(Dataset excerpts)
——————
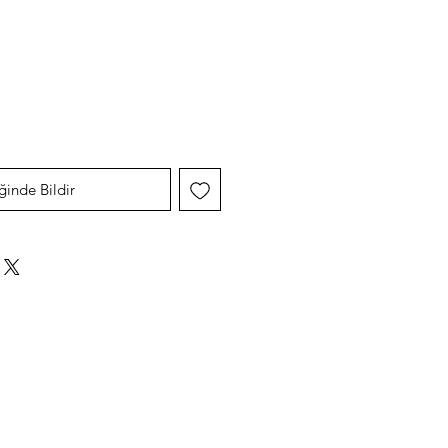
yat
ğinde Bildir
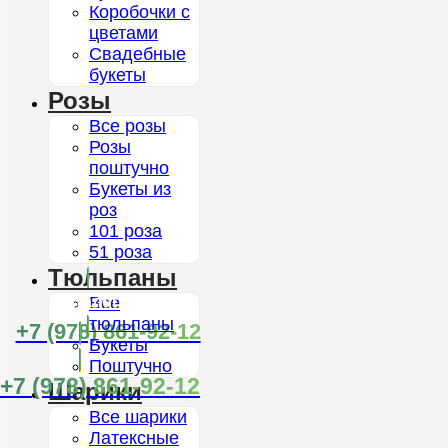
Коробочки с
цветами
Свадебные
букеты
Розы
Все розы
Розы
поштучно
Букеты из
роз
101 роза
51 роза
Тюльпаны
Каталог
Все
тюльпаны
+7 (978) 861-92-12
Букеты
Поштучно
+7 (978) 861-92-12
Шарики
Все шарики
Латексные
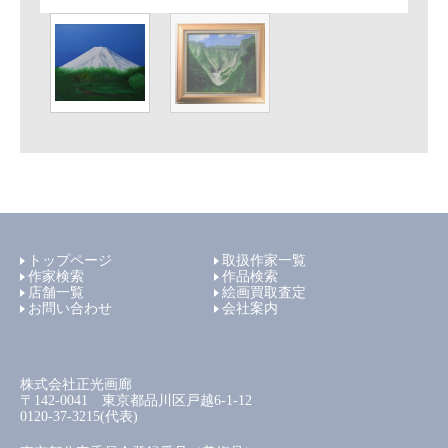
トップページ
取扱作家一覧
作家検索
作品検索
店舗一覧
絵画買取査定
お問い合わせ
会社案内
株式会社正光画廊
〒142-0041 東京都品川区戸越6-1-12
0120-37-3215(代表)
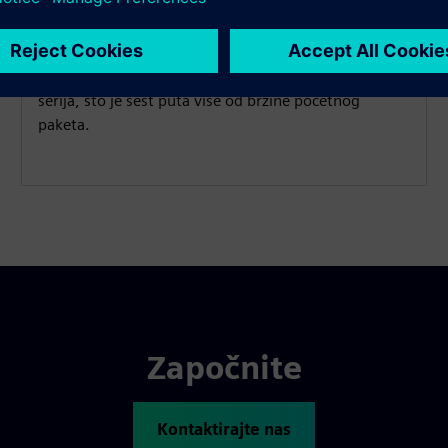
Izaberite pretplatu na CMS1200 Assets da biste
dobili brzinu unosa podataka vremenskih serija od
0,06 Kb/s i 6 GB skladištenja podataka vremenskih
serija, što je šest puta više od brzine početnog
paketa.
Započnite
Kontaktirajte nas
——————
* [Problem details]: Each entry needs to be retyped exactly; the pictures stay out.

* [Answer for the task]:
yat
ğinde Bildir
Коробочки с
цветами
Свадебные
букеты
Розы
Все розы
Розы
поштучно
Букеты из
роз
101 роза
51 роза
Тюльпаны
Каталог
Все
тюльпаны
+7 (978) 861-92-12
Букеты
Поштучно
+7 (978) 861-92-12
Шарики
Все шарики
Латексные
トップページ
取扱作家一覧
作家検索
作品検索
店舗一覧
絵画買取査定
お問い合わせ
会社案内
株式会社正光画廊
〒142-0041 東京都品川区戸越6-1-12
0120-37-3215(代表)
Izaberite pretplatu na CMS1200 Assets da biste
dobili brzinu unosa podataka vremenskih serija od
0,06 Kb/s i 6 GB skladištenja podataka vremenskih
serija, što je šest puta više od brzine početnog
paketa.
Započnite
Kontaktirajte nas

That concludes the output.